About a year and a half ago I was preparing for the Father Michael Scanlan Scholarship Competition and had quite a time choosing what I wanted to wear to my interview. I didn't want it to be too frilly, but I also didn't want it to look too much like a suit. Finally I found something that was professional but still feminine. Yet I wasn't entirely pleased for the sole reason that when I wore it I looked pretty, and I didn't want to look pretty. It was a scholarship competition, after all. You didn't get points by being pretty, you got points by being smart.
Having a boyfriend has made me rethink my dislike of looking pretty. I think it stemmed mostly from a desire to not look like a "flirt", one of those silly, shallow girls who cares for nothing but looking good and getting male attention. Then Mr. Modest-girls-are-prettier came along and I slowly came to the conclusion that real modesty is a balance.
Think of it this way: If you had a very valuable painting, you wouldn't leave it out on the dining room table to get stained and tattered. But neither would you put it away in a sack where it would get moldy and moth-eaten. You'd put it up in a frame, so that its beauty would be evident but it would still be protected like the treasure that it is.

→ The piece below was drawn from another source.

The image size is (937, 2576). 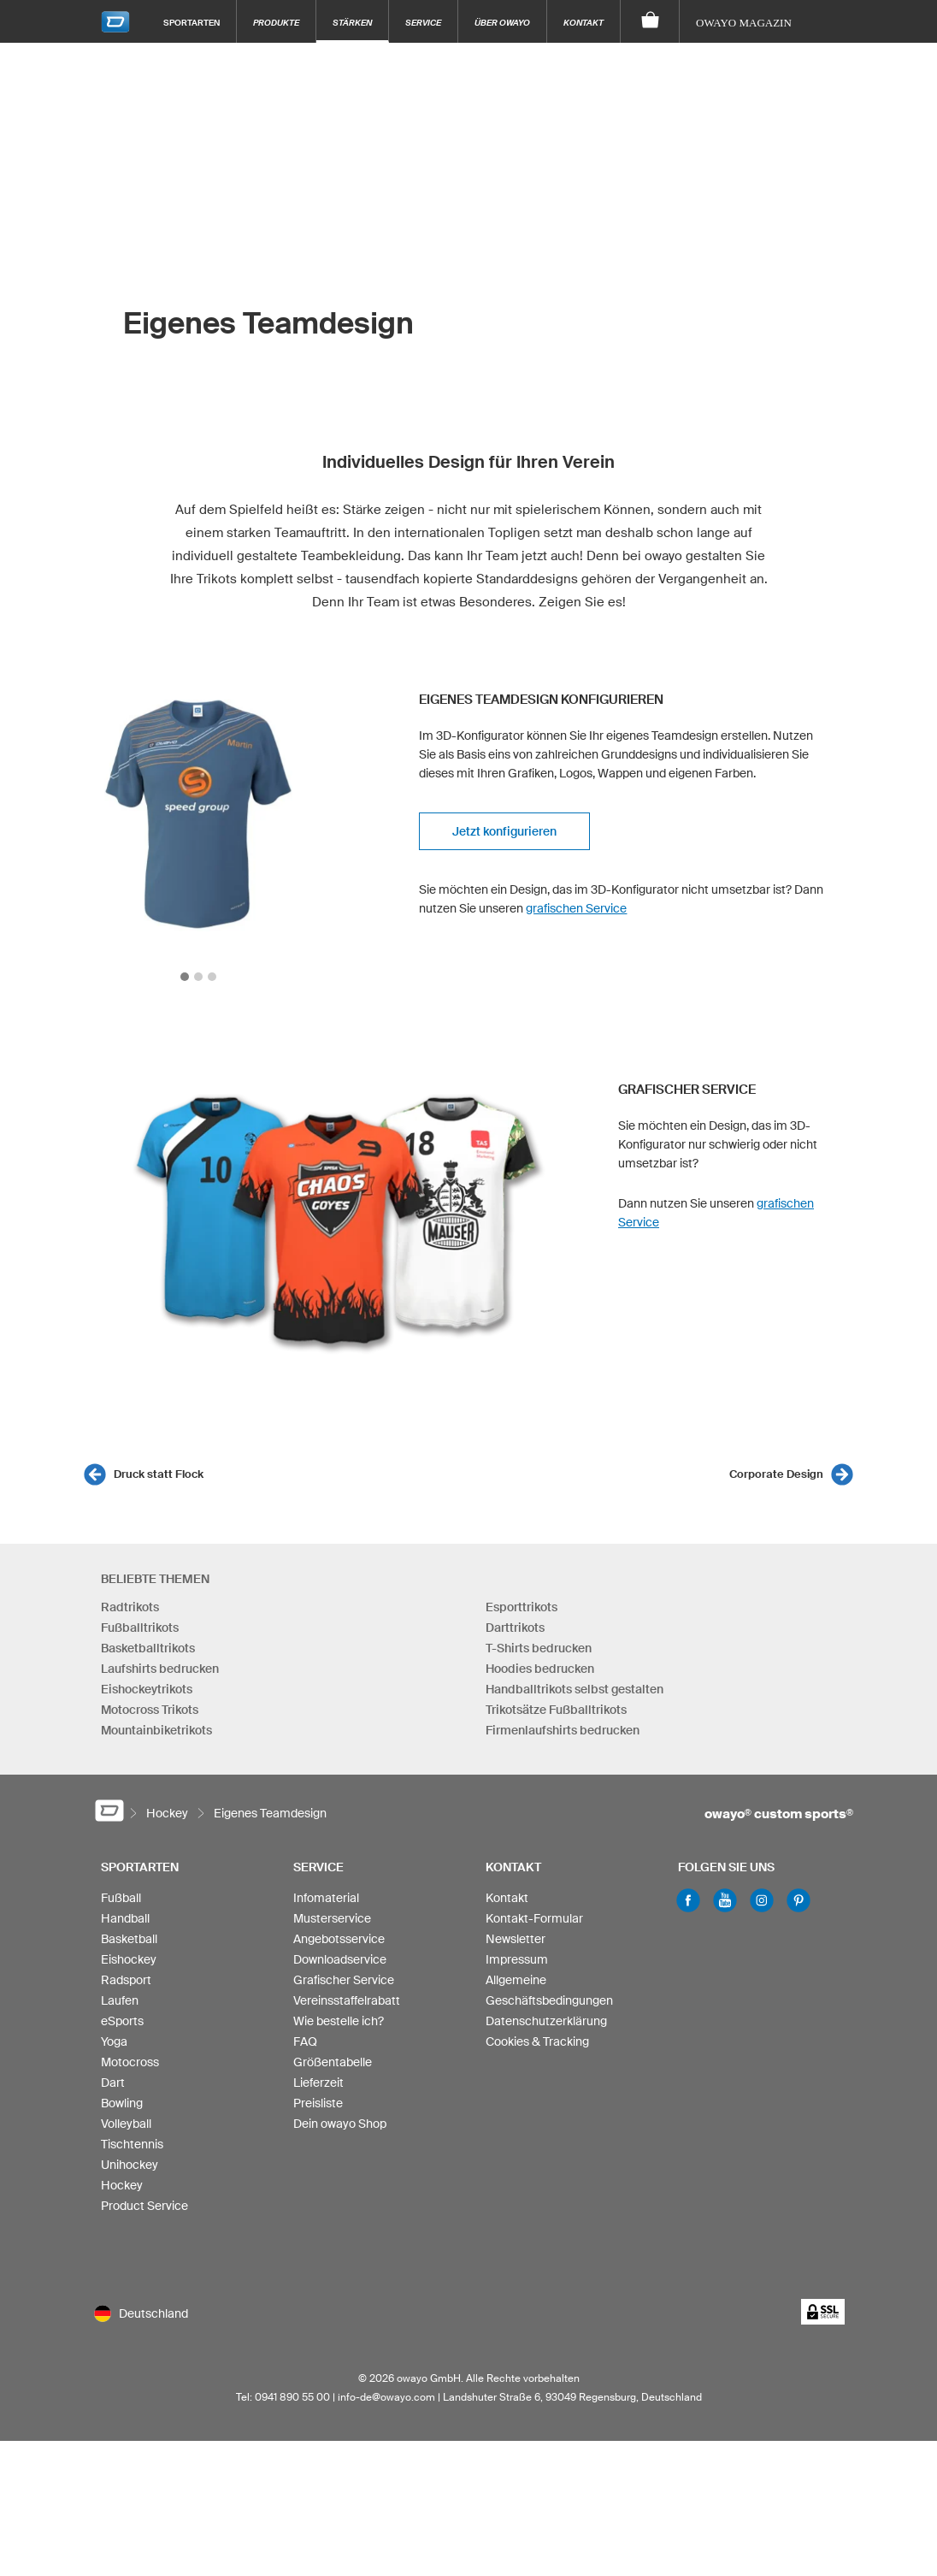 What do you see at coordinates (339, 1959) in the screenshot?
I see `Downloadservice` at bounding box center [339, 1959].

To dress scantily is immodest because it makes feminine beauty a common thing, to be shared with anyone who passes on the street. Dressing with the goal of covering everything possible is also immodest in its own way, though. It says that feminine beauty is something low and dirty which must be hidden away. Dressing becomingly but without being revealing communicates that I respect the great gift of my feminity.